Esther Danmadji Nadjita, pionnière de la photographie au Tchad, repose à Toukra
Esther Danmadji Nadjita, première femme photographe professionnelle du Tchad, a été inhumée au cimetière de Toukra après des obsèques empreintes de dignité et de respect. Ce 20 juin 2026, elle a tiré sa révérence, victime d’une longue maladie. L’occasion de rappeler son parcours exceptionnel, marqué par la détermination et l’innovation dans un monde majoritairement masculin.
Née le 2 mai 1963 à Gounou-Gaya, dans le Mayo-Kebbi-Est, Esther a été dès son jeune âge marquée par une passion pour l’image. Elle débute sa carrière professionnelle en 1987 au ministère de la Communication, au sein de l’ATPE (Agence Tchadienne de Presse et d’Édition), où elle reste jusqu’à sa retraite en 2023. Durant ces 36 années, elle n’a cessé de bâtir un héritage de conviction et d’excellence.
Son parcours académique comprend un Brevet de technicien supérieur (BTS) en photojournalisme obtenu à Bonn, en Allemagne, une étape cruciale qui lui a permis de développer une expertise rare à l’époque au Tchad. En tant que pionnière, elle a ouvert la voie à de nombreuses autres femmes désirant s’engager dans le domaine du photojournalisme.

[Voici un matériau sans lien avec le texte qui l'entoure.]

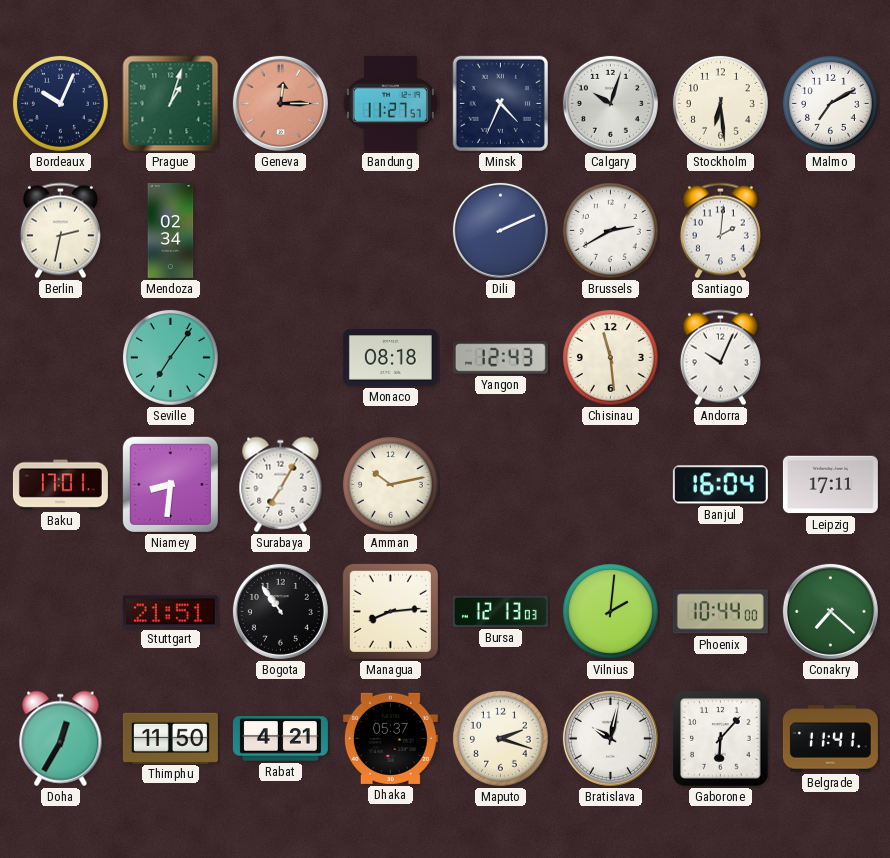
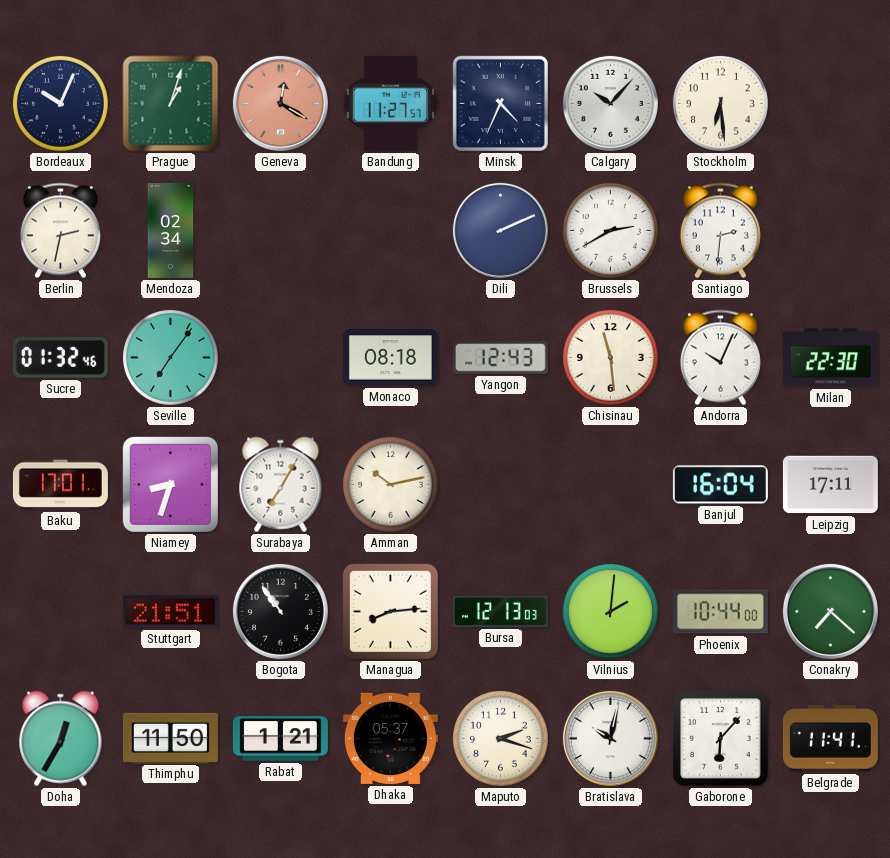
Geneva: 12:15 -> 12:20
Calgary: 10:03 -> 10:07
Malmo: 7:10 -> none
Santiago: 2:01 -> 2:31
Sucre: none -> 01:32
Milan: none -> 22:30
Niamey: 8:31 -> 8:33
Rabat: 4:21 -> 1:21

Les obsèques se sont déroulées dans son quartier d’enfance à Moursal, N’Djaména. La cérémonie, à la fois simple et solennelle, a été marquée par la présence de nombreux proches, collègues et admirateurs. Tous étaient réunis pour rendre un dernier hommage à celle qui a su allier une grande discrétion personnelle à une forte détermination professionnelle.

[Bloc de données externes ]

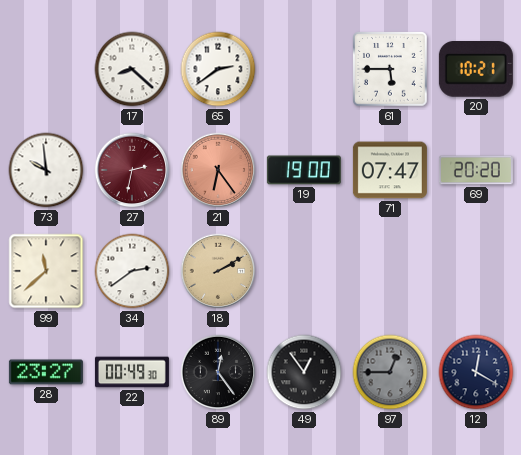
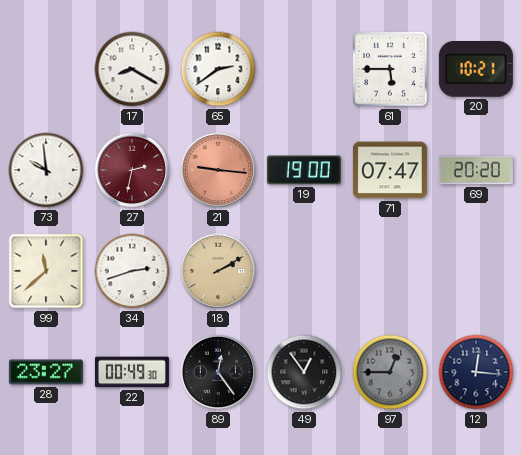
17: 8:22 -> 8:20
21: 6:24 -> 9:16
34: 2:39 -> 2:42
12: 12:20 -> 12:16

Esther laisse derrière elle son mari et son enfant, mais aussi un héritage significatif au sein de la presse tchadienne. Elle a prouvé que la persévérance et la passion pouvaient briser n’importe quelles barrières. Pour ses pairs, elle restera un modèle d’intégrité et d’engagement.

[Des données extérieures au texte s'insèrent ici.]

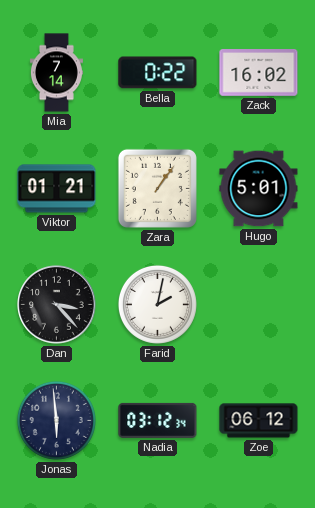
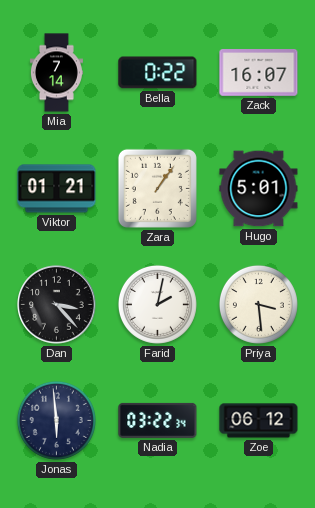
Zack: 16:02 -> 16:07
Priya: none -> 3:29
Nadia: 03:12 -> 03:22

Son travail a non seulement formé de nombreux confrères et consœurs, mais a aussi servi de mémoire visuelle au Tchad durant des décennies. Les archives photographiques qu’elle laisse sont désormais des témoignages précieux de l’histoire récente du pays. En immortalisant des instants de vie, parfois dans des contextes difficiles, elle a contribué à informer et sensibiliser le public à travers son objectif.
La disparition d’Esther Danmadji Nadjita est une perte pour le monde de la photographie et du journalisme tchadien, mais son héritage continuera d’inspirer. Son engagement dans l’art de la photographie professionnelle rappelle que les images racontent des histoires que les mots seuls ne suffisent pas à décrire.
En reposant au cimetière de Toukra, elle laisse derrière elle un vide immense, mais également un exemple fort de ce que signifie suivre sa passion et se battre pour ses convictions, dans un monde où chacun doit encore trouver et bâtir sa propre place.
Son héritage continuera de résonner et d’inspirer ceux qui suivront ses pas, et sa contribution restera un phare pour le journalisme africain. Esther Danmadji Nadjita n’est plus, mais ses œuvres, son impact et son influence perdureront bien au-delà de sa disparition.